TASK BRIEF: Transcribe every entry below word for word, but skip the pictures.

EXTRACTED MATERIAL:
-.-.-

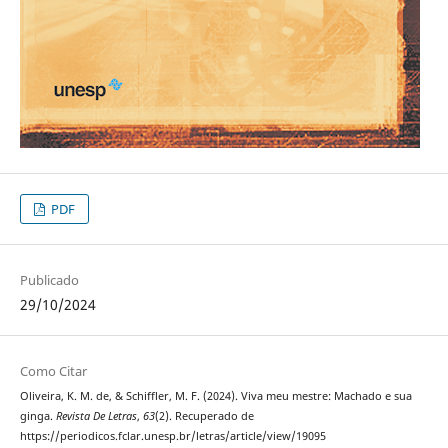
PDF
Publicado
29/10/2024
Como Citar
Oliveira, K. M. de, & Schiffler, M. F. (2024). Viva meu mestre: Machado e sua
ginga.
Revista De Letras
,
63
(2). Recuperado de
https://periodicos.fclar.unesp.br/letras/article/view/19095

-.-.-

TASK OUTPUT:
PDF
Publicado
29/10/2024
Como Citar
Oliveira, K. M. de, & Schiffler, M. F. (2024). Viva meu mestre: Machado e sua
ginga.
Revista De Letras
,
63
(2). Recuperado de
https://periodicos.fclar.unesp.br/letras/article/view/19095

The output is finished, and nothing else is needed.